帳簿のみの保存により仕入税額控除が認められる10つの取引+αとは
現行の制度では、課税仕入れに係る支払対価の額の合計額が3万円未満である場合に帳簿の保存のみで仕入税額控除が認められる特例が置かれています(消法※130条7項、消令※249条1項)。

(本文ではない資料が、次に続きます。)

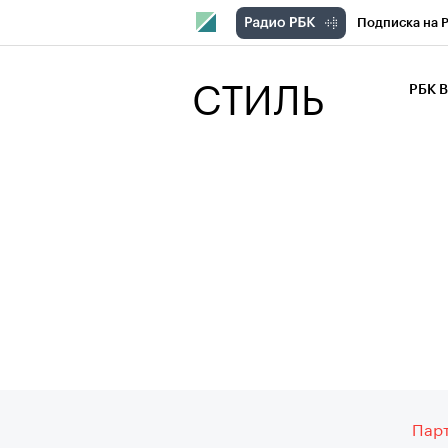
Подписка на 
РБК Компани
СТИЛЬ
РБК 
РБК Курсы
РБК Бизнес-с
Спецпроекты
Экономика
Парт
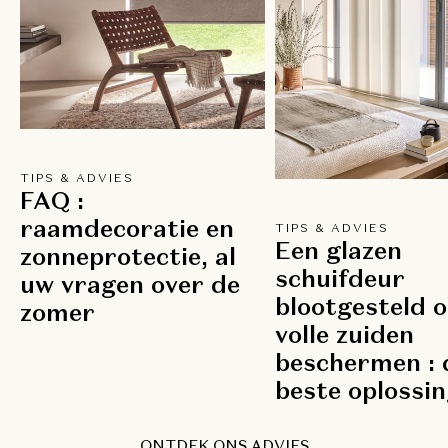
TIPS & ADVIES
FAQ :
raamdecoratie en
TIPS & ADVIES
Een glazen
zonneprotectie, al
schuifdeur
uw vragen over de
blootgesteld o
zomer
volle zuiden
beschermen : 
beste oplossin
ONTDEK ONS ADVIES
ONTDEK ONS ADVIES
ONTDEK ONS ADVIES
ONTDEK ONS ADVIES
ONTDEK ONS ADVIES
ONTDEK ONS ADVIES
ONTDEK ONS ADVIES
ONTDEK ONS ADVIES
ONTDEK ONS ADVIES
ONTDEK ONS ADVIES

適格請求書等保存方式の下では、この3万円特例は廃止され、「支払対価の額の合計額が少額である場合」に代えて「請求書等の交付を受けることが困難である場合」とされました。「請求書等の交付を受けることが困難である場合」には、当該課税仕入れを行った事業者において適格請求書等の保存を要せず、一定の事項が記載された帳簿のみの保存により仕入税額控除を認めるものとされます(新消法30条7項)。
具体的には次の10つの取引(限定列挙)
特例の名称は分かりやすい名称をつけ、10個に分けてみました。
①公共交通機関特例
3万円未満の公共交通機関である船舶、バスまたは鉄道による旅客の運送として行われるもの
②入場券等回収特例
適格簡易請求書の要件を満たす入場券等が使用の際に回収されるもの
③自動販売機特例
3万円未満の自動販売機または自動サービス機からのもの
④出張旅費等特例
従業員等に支給する通常必要と認められる出張旅費等
⑤ポスト投函特例
郵便切手類のみを対価とする郵便の役務および貨物の運送(郵便ポストに差し出された郵便物および貨物に係るものに限る)
⑥古物商特例
古物営業を営む者が適格請求書発行事業者でない者から買い受けるもの
⑦質屋特例
質屋を営む者が適格請求書発行事業者でない者から買い受けるもの
⑧宅建業者の特例
宅地建物取引業を営む者が適格請求書発行事業者でない者から買い受けるもの
⑨再生資源の特例
適格請求書発行事業者でない者から再生資源または再生部品を買い受けるもの
⑩農協特例
生産者が農協等に委託して行う農林水産物の委託販売によるもの
+α(少額特例)
課税仕入れにかかる金額が税込1万円未満のもの。なお、少額特例の対象となるのは、基準期間の課税売上高が1億円以下、または特定期間の課税売上高が5,000万円以下の事業者です。適用期間は、2029年9月30日までの期間です。